Computer science is the study of information and computation as expressed in natural systems including biological processes, economic systems, social networks, and the physical universe, through the development of artificial systems such as digital devices and computer software. Computer scientists practice in diverse fields such as medicine, bioinformatics, arts and entertainment, gaming, economics, cognitive science, and software engineering.
LMU Computer Science offers a B.S. degree program in Computer Science, an undergraduate minor program in Computer Science, and an M.S. degree program in Computer Science. Students are well-prepared for both industry careers and graduate study though a constructivist, practice-before-theory educational approach, and a collaborative, welcoming culture.
The B.S. degree program in Computer Science consists of classroom and laboratory experiences in the core areas of algorithms and data structures, software engineering and development, the theory of computation, operating systems, programming languages and translation, computer graphics and interaction design, distributed systems and network programming, and the organization and design of microprocessor-based computer systems. Students can go deeper into elective areas including but not limited to, game design and development, security, human factors and ethics, data science, and machine learning.

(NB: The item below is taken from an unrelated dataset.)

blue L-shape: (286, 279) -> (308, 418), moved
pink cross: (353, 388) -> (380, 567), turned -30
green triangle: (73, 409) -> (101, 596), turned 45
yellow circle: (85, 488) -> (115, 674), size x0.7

The program is detailed in our Computer Science 4-Year Curriculum Worksheet.
Loyola Marymount University's Master of Science program in Computer Science provides both theoretical knowledge and practical applications in a variety of areas including software architecture, artificial intelligence, cybersecurity, and networking. With our flexible program, students have the option to pursue tracks geared toward career advancement in industry or preparation for further graduate study at Ph.D.-granting institutions.

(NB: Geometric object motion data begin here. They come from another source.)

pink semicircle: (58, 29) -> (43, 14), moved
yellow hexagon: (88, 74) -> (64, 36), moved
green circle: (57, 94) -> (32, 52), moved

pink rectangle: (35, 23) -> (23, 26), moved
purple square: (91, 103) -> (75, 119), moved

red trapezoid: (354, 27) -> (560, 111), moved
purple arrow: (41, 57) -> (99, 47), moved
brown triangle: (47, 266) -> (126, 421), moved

The program features evening classes that make studies possible for both full-time professionals and full-time students. We enjoy working with collaborators both inside and outside of the university to offer interdisciplinary courses and research opportunities including Business and Finance, Biology, Psychology, Animation, and Engineering. Class sizes are small, with faculty interaction and attention the rule, not the exception.

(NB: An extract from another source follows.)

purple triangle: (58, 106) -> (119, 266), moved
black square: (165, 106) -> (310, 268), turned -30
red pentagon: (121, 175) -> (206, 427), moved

The Computer Science program at Loyola Marymount University seeks to be a recognized venue for excellent baccalaureate education in computing through a solid curricular foundation in computation, integration of interdisciplinary studies, emphasis in communication skills, collaboration with industry, and service to professional societies and the community.
Upon completion of the Computer Science major, students will:
- be prepared for a successful industry career
- be prepared for graduate study
- have acquired a foundation for future learning and service in line with the overall mission of the University
Preparation for a successful industry career is accomplished through:
- a curriculum based on the principles and values of the open source culture, which emphasizes the rights and integrity of both authors and users of software;
- exposure to a wide variety of programming languages and computing platforms (including robots, mobile devices, and game consoles);
- the completion of apprenticeship and capstone based courses;
- a practice-before-theory approach that better instills an understanding of how computation theory directly applies to real-world systems demanding correctness, efficiency, reliability, and maintainability; and
- an understanding of the importance of computing as a vehicle for creativity and as a foundation for a wide variety of careers reaching far beyond traditional software industry.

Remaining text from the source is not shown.